Excerpt of the dataset:
Three Rings for the Elven-kings under the sky,
               Seven for the Dwarf-lords in their halls of stone,
            Nine for Mortal Men doomed to die,
              One for the Dark Lord on his dark throne
           In the Land of Mordor where the Shadows lie.
               One Ring to rule them all, One Ring to find them,
               One Ring to bring them all and in the darkness bind them
           In the Land of Mordor where the Shadows lie.
           
FOREWORD

This tale grew in the telling, until it became a history of the Great War of the Ring and included many glimpses of the yet more ancient history that preceded it. It was begun soon after _The Hobbit_ was written and before its publication in 1937; but I did not go on with this sequel, for I wished first to complete and set in order the mythology and legends of the Elder Days, which had then been taking shape for some years.
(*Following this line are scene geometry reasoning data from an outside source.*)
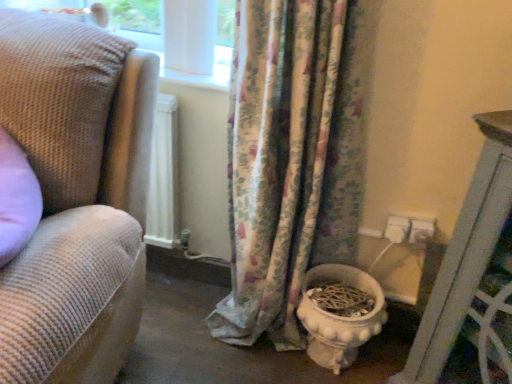 Question: Does floral fabric curtain at center have a lesser width compared to woven fabric couch at left?

Choices:
 (A) no
 (B) yes

Answer: (B)

Question: Does floral fabric curtain at center have a greater height compared to woven fabric couch at left?

Choices:
 (A) yes
 (B) no

Answer: (A)

Question: Is floral fabric curtain at center to the right of woven fabric couch at left from the viewer's perspective?

Choices:
 (A) no
 (B) yes

Answer: (B)

Question: From a real-world perspective, is floral fabric curtain at center below woven fabric couch at left?

Choices:
 (A) yes
 (B) no

Answer: (B)

Question: Is the position of floral fabric curtain at center more distant than that of woven fabric couch at left?

Choices:
 (A) yes
 (B) no

Answer: (A)

Question: From the image's perspective, is white glossy toilet bowl at lower center above or below floral fabric curtain at center?

Choices:
 (A) below
 (B) above

Answer: (A)

Question: In terms of size, does white glossy toilet bowl at lower center appear bigger or smaller than floral fabric curtain at center?

Choices:
 (A) small
 (B) big

Answer: (A)

Question: Which is correct: white glossy toilet bowl at lower center is inside floral fabric curtain at center, or outside of it?

Choices:
 (A) inside
 (B) outside

Answer: (A)

Question: Is point (354, 344) positioned closer to the camera than point (281, 188)?

Choices:
 (A) closer
 (B) farther

Answer: (B)

Question: Considering the relative positions of floral fabric curtain at center and white glossy toilet bowl at lower center in the image provided, is floral fabric curtain at center to the left or to the right of white glossy toilet bowl at lower center?

Choices:
 (A) right
 (B) left

Answer: (B)

Question: Is floral fabric curtain at center in front of or behind white glossy toilet bowl at lower center in the image?

Choices:
 (A) behind
 (B) front

Answer: (B)

Question: Do you think floral fabric curtain at center is within white glossy toilet bowl at lower center, or outside of it?

Choices:
 (A) inside
 (B) outside

Answer: (B)

Question: Considering the positions of floral fabric curtain at center and white glossy toilet bowl at lower center in the image, is floral fabric curtain at center taller or shorter than white glossy toilet bowl at lower center?

Choices:
 (A) short
 (B) tall

Answer: (B)

Question: Does point (350, 281) appear closer or farther from the camera than point (89, 99)?

Choices:
 (A) farther
 (B) closer

Answer: (A)

Question: From the image's perspective, is white glossy toilet bowl at lower center located above or below woven fabric couch at left?

Choices:
 (A) below
 (B) above

Answer: (A) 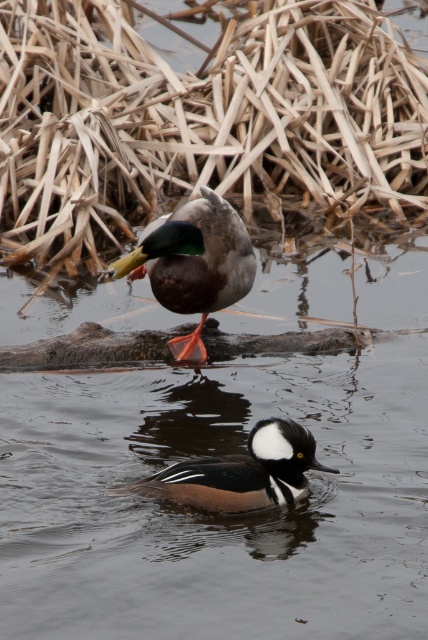 You are a photographer trying to capture a closeup of the shiny brown duck at center. However, there is a brown dry reed at upper center blocking your view. Can you adjust your position to avoid the reed and still see the duck?

The brown dry reed at upper center is located above the shiny brown duck at center, so if you lower your camera angle or move to the side, you can avoid the reed and still see the duck.

You are a birdwatcher observing the scene. You notice the brown dry reed at upper center and the brown speckled duck at center. Which object is positioned higher in the image?

The brown dry reed at upper center is positioned higher in the image than the brown speckled duck at center.

You are a birdwatcher trying to locate a specific reed in the image. The coordinates provided are for a particular reed. Based on the scene description, which reed is located at the point with coordinates (199,118)?

The point at coordinates (199,118) indicates the brown dry reed at upper center. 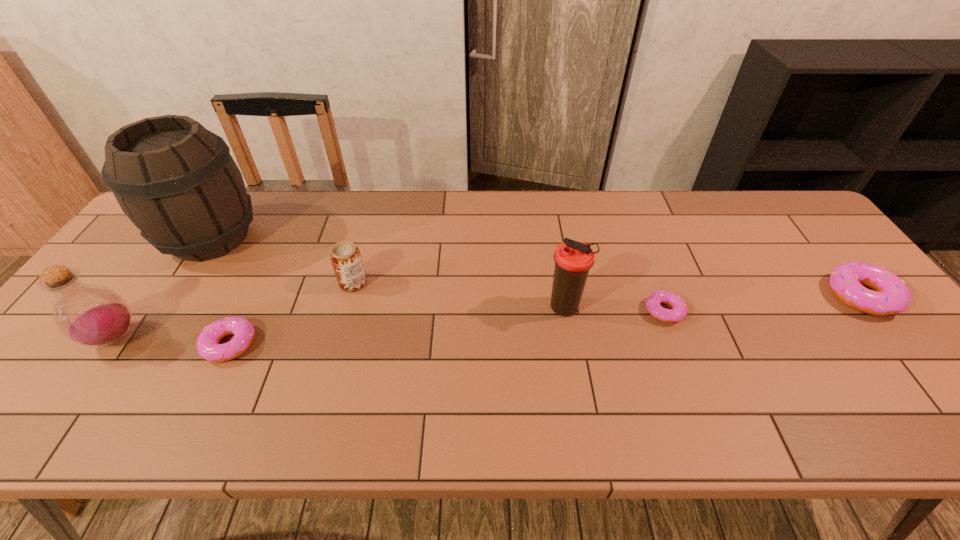 Locate an element on the screen. wine bucket situated at the left edge is located at coordinates (176, 181).

You are a GUI agent. You are given a task and a screenshot of the screen. Output one action in this format:
    pyautogui.click(x=<x>, y=<y>)
    Task: Click on the bottle that is at the left edge
    This screenshot has width=960, height=540.
    Given the screenshot: What is the action you would take?
    pyautogui.click(x=91, y=315)

This screenshot has height=540, width=960. Find the location of `object that is at the right edge`. object that is at the right edge is located at coordinates (891, 295).

This screenshot has height=540, width=960. What are the coordinates of `object present at the far left corner` in the screenshot? It's located at (176, 181).

Image resolution: width=960 pixels, height=540 pixels. I want to click on vacant area at the far edge, so click(611, 195).

Locate an element on the screen. vacant region at the near edge is located at coordinates 664,387.

At what (x,y) coordinates should I click in order to perform the action: click on free location at the right edge of the desktop. Please return your answer as a coordinate pair (x, y). Looking at the image, I should click on (894, 352).

Find the location of a particular element. vacant area at the near left corner of the desktop is located at coordinates (36, 388).

I want to click on vacant space at the far right corner of the desktop, so click(781, 210).

At what (x,y) coordinates should I click in order to perform the action: click on blank region between the second shortest object and the tallest object. Please return your answer as a coordinate pair (x, y). The image size is (960, 540). Looking at the image, I should click on (221, 291).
I desired to do 

**(Question)** Create a character-level vocabulary for your text data. Create two dictionaries: `ctoi` mapping each character to an index, and the reverse `itoc` mapping each index to its corresponding character. Implement the functions to convert text to tensor and tensor to text using these mappings. Apply these functions to some text data.

In [108]:
# Create the vocabulary and the two mapping dictionaries
# YOUR CODE HERE

import numpy as np

vocabulary = list(set(text_data))

print(vocabulary)

ctoi = {vocabulary[num]: num for num in range(0, len(vocabulary))}

itoc = {num : vocabulary[num] for num in range(0, len(vocabulary))}

print(itoc)
print(ctoi)

# Implement the function converting text to tensor
def text_to_tensor(text, ctoi):
    # YOUR CODE HERE
    tensor = np.array([ctoi[c] for c in text])
    tensor = torch.Tensor(tensor).int()

    return tensor 

# Implement the function converting tensor to text
def tensor_to_text(tensor, itoc):
    # YOUR CODE HERE
    tensor = tensor.numpy()
    text = [itoc[i] for i in tensor]

    return text

# Apply your functions to some text data
# YOUR CODE HERE
sample = text_data[:10]

print("Sample : " + str(sample))

s_tensor = text_to_tensor(sample, ctoi)
s_text = tensor_to_text(s_tensor, itoc)

print("Tensor of sample : " + str(s_tensor))
print("Text of tensor : " + "".join(s_text))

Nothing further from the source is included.